Der Trend geht zu mehreren Kurzurlauben anstelle eines längeren Urlaubs. Wollen sich die Deutschen nicht mehr richtig erholen?

Das kann man so nicht sagen. In der Tat gibt es die klassischen drei Wochen am Strand immer seltener, obwohl die Durchschnittsreisezeit mit annähernd zwölf Tagen immer noch sehr hoch ist. Hinzu kommen viele, denen inzwischen ein paar Tage reichen, um aus der eigenen Tapete herauszukommen, das aber mehrfach im Jahr.
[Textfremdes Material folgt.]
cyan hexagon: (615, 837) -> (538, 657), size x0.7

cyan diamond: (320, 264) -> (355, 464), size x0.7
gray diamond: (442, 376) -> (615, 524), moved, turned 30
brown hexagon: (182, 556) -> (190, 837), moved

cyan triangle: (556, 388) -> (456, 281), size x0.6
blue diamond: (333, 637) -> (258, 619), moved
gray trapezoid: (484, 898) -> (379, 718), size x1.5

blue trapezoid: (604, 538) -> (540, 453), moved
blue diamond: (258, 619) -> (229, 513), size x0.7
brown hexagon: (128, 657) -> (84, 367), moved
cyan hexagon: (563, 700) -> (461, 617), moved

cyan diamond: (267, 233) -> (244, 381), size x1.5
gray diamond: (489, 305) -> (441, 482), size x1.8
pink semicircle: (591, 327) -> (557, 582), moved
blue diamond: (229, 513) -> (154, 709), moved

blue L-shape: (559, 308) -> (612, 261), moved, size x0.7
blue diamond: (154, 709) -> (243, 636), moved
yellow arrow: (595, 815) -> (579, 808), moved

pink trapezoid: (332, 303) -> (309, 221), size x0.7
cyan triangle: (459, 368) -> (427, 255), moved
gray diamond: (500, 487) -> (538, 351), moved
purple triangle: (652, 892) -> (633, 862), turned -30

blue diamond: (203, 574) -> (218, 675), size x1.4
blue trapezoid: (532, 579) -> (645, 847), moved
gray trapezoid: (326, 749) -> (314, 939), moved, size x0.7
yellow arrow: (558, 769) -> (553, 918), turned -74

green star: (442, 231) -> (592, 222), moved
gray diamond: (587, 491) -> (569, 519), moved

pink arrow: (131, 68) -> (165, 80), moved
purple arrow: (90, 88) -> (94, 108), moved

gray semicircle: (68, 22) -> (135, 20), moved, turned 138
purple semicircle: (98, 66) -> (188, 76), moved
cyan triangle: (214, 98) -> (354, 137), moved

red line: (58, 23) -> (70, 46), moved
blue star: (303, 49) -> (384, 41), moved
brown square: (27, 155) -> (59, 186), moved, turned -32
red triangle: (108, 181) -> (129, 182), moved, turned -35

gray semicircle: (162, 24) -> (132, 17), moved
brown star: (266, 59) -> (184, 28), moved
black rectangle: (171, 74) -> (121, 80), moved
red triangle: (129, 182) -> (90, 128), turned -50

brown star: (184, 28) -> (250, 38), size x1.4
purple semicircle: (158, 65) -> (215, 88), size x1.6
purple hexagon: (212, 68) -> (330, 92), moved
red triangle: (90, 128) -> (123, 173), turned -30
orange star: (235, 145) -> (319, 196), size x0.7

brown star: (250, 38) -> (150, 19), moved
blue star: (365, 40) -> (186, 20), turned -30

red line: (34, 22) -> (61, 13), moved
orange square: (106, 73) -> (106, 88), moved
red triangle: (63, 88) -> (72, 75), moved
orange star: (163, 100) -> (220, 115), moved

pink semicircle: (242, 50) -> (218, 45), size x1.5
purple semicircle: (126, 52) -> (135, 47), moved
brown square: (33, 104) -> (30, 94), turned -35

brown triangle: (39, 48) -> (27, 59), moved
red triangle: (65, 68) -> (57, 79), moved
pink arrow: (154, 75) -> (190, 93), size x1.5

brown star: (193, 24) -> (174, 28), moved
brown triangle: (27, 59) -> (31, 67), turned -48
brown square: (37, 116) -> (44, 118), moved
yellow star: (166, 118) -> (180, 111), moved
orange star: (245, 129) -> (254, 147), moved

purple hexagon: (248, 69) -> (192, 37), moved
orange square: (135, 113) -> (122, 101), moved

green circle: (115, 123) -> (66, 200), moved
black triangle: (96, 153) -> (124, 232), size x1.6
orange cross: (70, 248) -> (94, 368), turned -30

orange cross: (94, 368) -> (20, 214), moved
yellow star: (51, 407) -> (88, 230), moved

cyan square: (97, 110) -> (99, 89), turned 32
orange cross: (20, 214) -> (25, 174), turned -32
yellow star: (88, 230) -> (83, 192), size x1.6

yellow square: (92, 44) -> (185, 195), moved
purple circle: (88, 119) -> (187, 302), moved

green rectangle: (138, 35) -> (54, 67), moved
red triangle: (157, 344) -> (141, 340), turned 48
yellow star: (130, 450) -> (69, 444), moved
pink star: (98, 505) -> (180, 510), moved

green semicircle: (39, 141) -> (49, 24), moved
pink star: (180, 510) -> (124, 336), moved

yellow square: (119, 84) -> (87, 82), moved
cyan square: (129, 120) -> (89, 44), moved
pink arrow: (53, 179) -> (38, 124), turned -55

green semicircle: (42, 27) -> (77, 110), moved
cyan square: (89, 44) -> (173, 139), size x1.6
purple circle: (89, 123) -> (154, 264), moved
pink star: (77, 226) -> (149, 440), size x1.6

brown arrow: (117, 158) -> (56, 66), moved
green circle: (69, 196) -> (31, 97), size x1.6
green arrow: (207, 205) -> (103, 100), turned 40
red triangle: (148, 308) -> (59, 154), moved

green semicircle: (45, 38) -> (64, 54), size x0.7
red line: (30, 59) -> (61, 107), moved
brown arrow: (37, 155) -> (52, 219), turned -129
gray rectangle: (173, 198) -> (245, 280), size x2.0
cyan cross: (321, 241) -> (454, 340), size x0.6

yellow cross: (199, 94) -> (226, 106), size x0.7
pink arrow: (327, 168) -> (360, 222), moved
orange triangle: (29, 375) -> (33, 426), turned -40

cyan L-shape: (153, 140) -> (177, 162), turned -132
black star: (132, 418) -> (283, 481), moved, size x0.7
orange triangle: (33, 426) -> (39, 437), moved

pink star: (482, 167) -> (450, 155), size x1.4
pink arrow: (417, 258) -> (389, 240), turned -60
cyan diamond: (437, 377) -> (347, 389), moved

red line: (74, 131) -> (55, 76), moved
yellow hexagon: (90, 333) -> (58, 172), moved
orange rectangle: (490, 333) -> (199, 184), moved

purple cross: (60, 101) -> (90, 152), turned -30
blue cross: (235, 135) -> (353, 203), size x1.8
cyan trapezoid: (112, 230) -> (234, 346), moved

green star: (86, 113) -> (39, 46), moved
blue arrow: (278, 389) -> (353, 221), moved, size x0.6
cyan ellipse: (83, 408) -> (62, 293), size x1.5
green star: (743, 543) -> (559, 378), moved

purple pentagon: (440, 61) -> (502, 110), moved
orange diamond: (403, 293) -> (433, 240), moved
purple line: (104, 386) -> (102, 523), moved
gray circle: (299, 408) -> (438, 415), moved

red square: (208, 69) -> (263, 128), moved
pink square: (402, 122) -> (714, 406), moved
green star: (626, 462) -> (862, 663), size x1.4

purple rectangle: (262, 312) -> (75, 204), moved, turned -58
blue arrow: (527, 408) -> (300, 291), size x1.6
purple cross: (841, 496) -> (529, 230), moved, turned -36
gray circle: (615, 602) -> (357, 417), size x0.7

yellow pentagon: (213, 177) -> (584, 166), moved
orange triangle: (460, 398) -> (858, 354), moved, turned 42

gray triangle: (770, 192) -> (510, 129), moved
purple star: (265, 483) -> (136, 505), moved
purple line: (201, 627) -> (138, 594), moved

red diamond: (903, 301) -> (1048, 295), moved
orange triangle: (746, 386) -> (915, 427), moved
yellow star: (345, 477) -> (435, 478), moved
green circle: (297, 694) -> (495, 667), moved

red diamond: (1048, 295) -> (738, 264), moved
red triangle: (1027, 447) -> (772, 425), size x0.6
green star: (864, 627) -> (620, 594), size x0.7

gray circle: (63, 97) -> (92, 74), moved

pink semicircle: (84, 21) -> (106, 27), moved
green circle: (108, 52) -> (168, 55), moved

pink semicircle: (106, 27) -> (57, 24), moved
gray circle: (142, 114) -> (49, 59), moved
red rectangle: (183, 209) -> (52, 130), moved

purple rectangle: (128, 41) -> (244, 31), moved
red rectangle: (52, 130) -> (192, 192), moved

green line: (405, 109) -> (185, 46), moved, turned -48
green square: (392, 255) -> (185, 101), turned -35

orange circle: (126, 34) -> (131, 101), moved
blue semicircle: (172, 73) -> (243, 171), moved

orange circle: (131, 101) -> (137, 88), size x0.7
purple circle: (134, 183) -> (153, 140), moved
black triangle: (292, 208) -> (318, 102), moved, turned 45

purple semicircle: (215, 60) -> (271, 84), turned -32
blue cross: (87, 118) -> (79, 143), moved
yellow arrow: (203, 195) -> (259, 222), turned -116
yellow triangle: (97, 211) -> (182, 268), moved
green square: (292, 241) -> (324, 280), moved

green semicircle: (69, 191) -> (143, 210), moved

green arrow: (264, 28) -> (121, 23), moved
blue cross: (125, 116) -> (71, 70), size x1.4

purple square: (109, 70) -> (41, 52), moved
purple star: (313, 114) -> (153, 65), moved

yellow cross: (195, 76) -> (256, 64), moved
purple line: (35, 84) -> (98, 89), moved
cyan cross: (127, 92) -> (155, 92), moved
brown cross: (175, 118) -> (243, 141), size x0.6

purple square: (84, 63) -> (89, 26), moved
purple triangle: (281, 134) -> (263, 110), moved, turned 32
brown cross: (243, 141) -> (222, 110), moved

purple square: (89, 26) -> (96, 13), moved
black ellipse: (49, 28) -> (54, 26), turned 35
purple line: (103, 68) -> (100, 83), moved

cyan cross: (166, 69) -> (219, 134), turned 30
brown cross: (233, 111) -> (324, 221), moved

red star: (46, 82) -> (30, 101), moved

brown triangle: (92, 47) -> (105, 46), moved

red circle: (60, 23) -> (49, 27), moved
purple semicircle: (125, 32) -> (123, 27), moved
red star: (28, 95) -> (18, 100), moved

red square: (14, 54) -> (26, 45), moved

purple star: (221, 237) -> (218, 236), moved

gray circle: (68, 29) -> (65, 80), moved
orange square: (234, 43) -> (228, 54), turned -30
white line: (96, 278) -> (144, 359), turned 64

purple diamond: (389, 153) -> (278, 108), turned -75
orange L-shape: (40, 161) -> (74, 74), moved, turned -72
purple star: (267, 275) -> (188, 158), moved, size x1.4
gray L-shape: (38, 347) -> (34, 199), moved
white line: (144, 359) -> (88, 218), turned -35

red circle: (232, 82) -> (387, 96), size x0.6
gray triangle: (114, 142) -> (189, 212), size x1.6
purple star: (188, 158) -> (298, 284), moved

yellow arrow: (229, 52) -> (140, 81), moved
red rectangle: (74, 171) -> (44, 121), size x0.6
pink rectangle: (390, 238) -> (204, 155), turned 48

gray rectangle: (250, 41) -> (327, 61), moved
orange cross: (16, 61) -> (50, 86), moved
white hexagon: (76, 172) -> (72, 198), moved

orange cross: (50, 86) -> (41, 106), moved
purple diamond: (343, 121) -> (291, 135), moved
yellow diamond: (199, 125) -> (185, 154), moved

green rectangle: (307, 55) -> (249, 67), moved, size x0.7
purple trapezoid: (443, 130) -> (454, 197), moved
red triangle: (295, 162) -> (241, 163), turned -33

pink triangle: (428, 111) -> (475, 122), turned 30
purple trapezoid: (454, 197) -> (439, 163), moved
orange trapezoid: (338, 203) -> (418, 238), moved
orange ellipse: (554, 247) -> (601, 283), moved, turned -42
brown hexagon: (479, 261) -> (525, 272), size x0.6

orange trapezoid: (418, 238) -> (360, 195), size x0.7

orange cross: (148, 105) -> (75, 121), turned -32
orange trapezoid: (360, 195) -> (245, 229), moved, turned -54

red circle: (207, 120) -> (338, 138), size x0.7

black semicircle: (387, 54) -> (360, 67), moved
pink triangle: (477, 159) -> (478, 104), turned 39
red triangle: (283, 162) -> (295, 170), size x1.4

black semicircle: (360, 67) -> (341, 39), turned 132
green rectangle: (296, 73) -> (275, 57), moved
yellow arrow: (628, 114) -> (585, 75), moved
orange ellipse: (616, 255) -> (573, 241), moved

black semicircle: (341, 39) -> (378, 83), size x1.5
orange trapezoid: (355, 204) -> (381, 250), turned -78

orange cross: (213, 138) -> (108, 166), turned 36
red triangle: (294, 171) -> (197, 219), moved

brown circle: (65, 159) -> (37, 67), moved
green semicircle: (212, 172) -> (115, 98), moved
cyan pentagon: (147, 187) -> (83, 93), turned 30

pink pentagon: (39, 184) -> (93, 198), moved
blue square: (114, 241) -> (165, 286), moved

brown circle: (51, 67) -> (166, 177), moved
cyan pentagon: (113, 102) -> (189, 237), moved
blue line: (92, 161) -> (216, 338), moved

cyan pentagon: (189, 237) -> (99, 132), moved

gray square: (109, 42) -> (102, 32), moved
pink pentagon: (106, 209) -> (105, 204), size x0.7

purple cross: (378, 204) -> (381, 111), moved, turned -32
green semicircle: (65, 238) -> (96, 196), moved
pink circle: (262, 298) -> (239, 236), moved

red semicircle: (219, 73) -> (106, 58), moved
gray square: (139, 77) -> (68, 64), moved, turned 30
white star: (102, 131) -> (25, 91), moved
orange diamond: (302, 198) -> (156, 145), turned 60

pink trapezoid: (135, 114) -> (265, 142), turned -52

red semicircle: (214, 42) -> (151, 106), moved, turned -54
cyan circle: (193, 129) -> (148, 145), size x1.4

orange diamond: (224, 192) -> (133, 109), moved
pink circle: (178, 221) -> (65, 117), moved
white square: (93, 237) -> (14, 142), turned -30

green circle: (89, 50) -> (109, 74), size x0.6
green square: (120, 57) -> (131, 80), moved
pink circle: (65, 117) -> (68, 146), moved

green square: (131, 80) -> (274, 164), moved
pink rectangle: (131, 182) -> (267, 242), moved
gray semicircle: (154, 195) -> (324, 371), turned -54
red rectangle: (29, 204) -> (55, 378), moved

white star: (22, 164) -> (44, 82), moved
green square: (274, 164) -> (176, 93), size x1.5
Dieser Trend ist nicht aufzuhalten.

Gibt es mehr als Ferien mit Sonne und Strand?

Sicher, „Sun and Beach“ ist und bleibt unser Kernsegment. Doch unsere größte Kundengruppe, die „Goldies“ zwischen 45 und 65 Jahren wollen auch auf den Golfplatz, ins Museum oder Wellness-Urlaub – eine ganz neue Nachfragestruktur, die wir in dieser Gruppe verzeichnen.

Diese Trends helfen Ihnen kurzfristig aber nicht. Wie stark steckt die Tui in der Krise?

Wir haben einen Buchungsrückgang – wie die gesamte Branche. Allerdings stehen wir besser da im Wettbewerb. Tui hat im vergangenen Geschäftsjahr rund 600 Millionen Euro verdient. Von einer wirklich tief greifenden Krise gehen wir nicht aus. Ich gebe das Jahr 2003 nicht verloren: die Oster-Buchungen sind sehr gut. Das Irak-Thema wird sich lösen.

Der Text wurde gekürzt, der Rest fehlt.